海獣人の気迫に怯み 両手で顔を庇うパト少年に、欠片も躊躇いは見せない。実戦に慣れた拳が 細い身体に届く、ほんの直前だった。
「偉いぞ、パト。よくぞ フナムシどもを捕まえてくれた」
背後から差す影は、巨漢のチョミィをもすっぽり覆う。拳を止め 冷や汗の伝うチョミィの後頭部に、硬い筒のような感触が押し当てられた。
「キャプテーン!! 怖かったですぅ!!」
先ほどまでとは打って変わって、甘ったれた声でパト少年は クマノミのように影の主に駆け寄っていく。
「わざわざ途中下船しなくとも、拠点の港までは送ってやるぜ。……精算はそこで、じっくりとな」
《悪魔狩り》ダンデは不敵に笑う。その後ろではパト少年が、思いっきりアカンベェをしていた。

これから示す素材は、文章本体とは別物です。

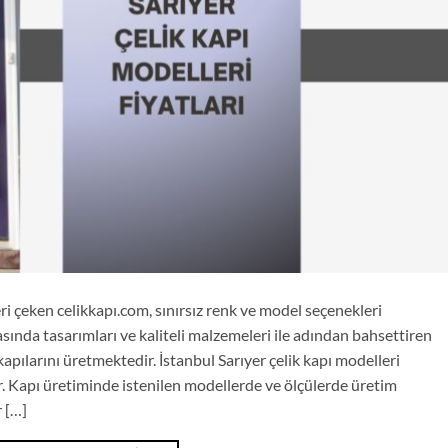
eri çeken celikkapı.com, sınırsız renk ve model seçenekleri
asında tasarımları ve kaliteli malzemeleri ile adından bahsettiren
ş kapılarını üretmektedir. İstanbul Sarıyer çelik kapı modelleri
 Kapı üretiminde istenilen modellerde ve ölçülerde üretim
r […]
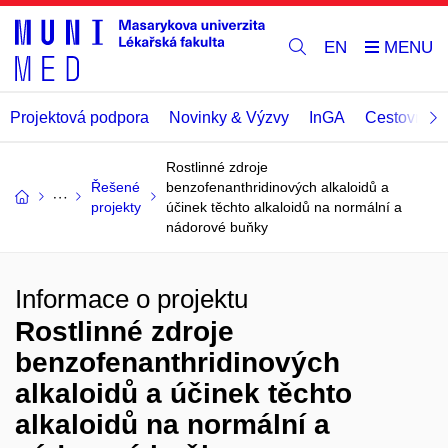
EN
Projektová podpora
Novinky & Výzvy
InGA
Cestovní př
Rostlinné zdroje
Řešené
benzofenanthridinových alkaloidů a
projekty
účinek těchto alkaloidů na normální a
nádorové buňky
Informace o projektu
Rostlinné zdroje
benzofenanthridinových
alkaloidů a účinek těchto
alkaloidů na normální a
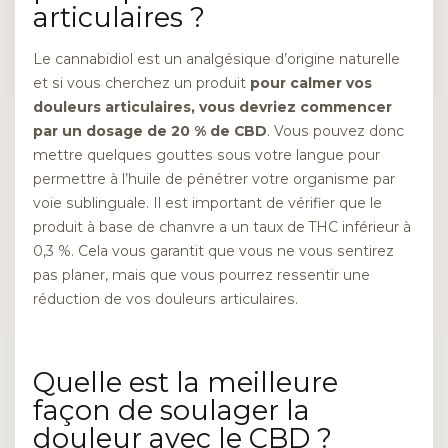
articulaires ?
Le cannabidiol est un analgésique d’origine naturelle
et si vous cherchez un produit
pour calmer vos
douleurs articulaires, vous devriez commencer
par un dosage de 20 % de CBD
. Vous pouvez donc
mettre quelques gouttes sous votre langue pour
permettre à l’huile de pénétrer votre organisme par
voie sublinguale. Il est important de vérifier que le
produit à base de chanvre a un taux de THC inférieur à
0,3 %. Cela vous garantit que vous ne vous sentirez
pas planer, mais que vous pourrez ressentir une
réduction de vos douleurs articulaires.
Quelle est la meilleure
façon de soulager la
douleur avec le CBD ?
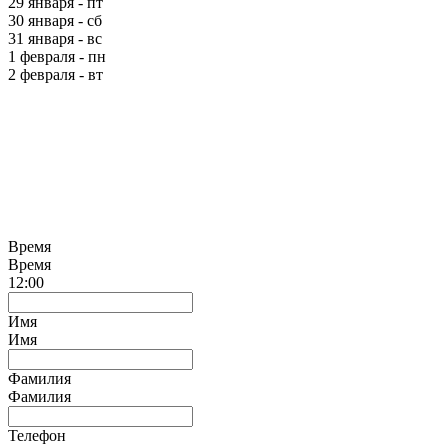
29 января - пт
30 января - сб
31 января - вс
1 февраля - пн
2 февраля - вт
Время
Время
12:00
Имя
Имя
Фамилия
Фамилия
Телефон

チョミィと無言のやり取りをし、さすがのレイネルも両手を挙げる。
ひとまずここは、従うしかない。
【キャラクター設定 ファイル その2】
[チョミィ]17歳 男性
・嵐の民 セイウチ部族
・バトルジョブ《拳闘》(基本的に無手)
・常識ある心優しい巨漢。セイウチの骨格を人間に寄せたような体型。頭はツルツルではなく、柔らかな産毛に覆われている。身長に対して手足は短い。つぶらでキラキラな目がチャームポイント。
・レイネルとは幼馴染で、酒場の常連だった下っ端海賊の息子。
・本当は父を反面教師に、真っ当な人生を送るつもりだった。レイネルの誘いを断ることができず(レイネルと離れたくなかったこともあり)、共に古代文明【セノアテ】のおタカラを探す事となる。